Most traders treat their conviction like a light switch: fully on, or fully off. A position either "works" or it "doesn't work." A thesis is either right or wrong. This binary reflex produces a particular kind of error — holding a crumbling view far too long, then abandoning it entirely just before it stabilizes. The skill this article is about is the alternative: treating conviction as a dial, and learning to turn it the right amount each time new evidence arrives.

By the end of this article, you will be able to apply a three-step update process to any thesis, distinguish evidence that genuinely shifts the probability from evidence that merely confirms what you already believed, and recognize the all-or-nothing updating pattern before it costs you.

Beliefs Are Dials, Not Switches

A probability is not a prediction. It is a statement about how much weight a specific hypothesis deserves, given everything you currently know. When you enter a position with "65% conviction," you are not saying it will work — you are saying that, on balance, the evidence available to you right now supports the thesis more than it undermines it, and 65 is your honest calibration of that balance.
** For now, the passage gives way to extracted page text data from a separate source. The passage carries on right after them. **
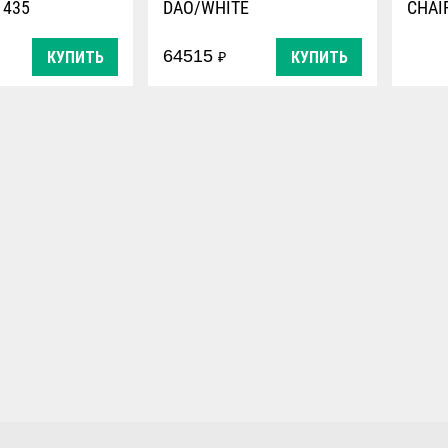
 435
DAO/WHITE
CHAI
64515
КУПИТЬ
КУПИТЬ
₽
The dial metaphor matters because it forces two uncomfortable disciplines. First, you must actually put a number on it — vague confidence does not survive contact with contradictory data. Second, you must move the dial in proportion to the new evidence, not in proportion to how the new evidence made you feel. These are different things, and the gap between them is where most updating errors live.

The Three-Step Update

Bayesian updating in a trading context reduces to three questions, asked in sequence every time new information arrives.

Step 1 — State your prior

Before you evaluate the new piece of information, write down your current conviction as a percentage. "I believe this thesis is intact at 70%." That number is your prior. If you skip this step, the new information will anchor you without you noticing. You will feel as though you weighed it objectively, but you will have processed it against an invisible, unstated starting point that may already be distorted by recent losses or recent wins.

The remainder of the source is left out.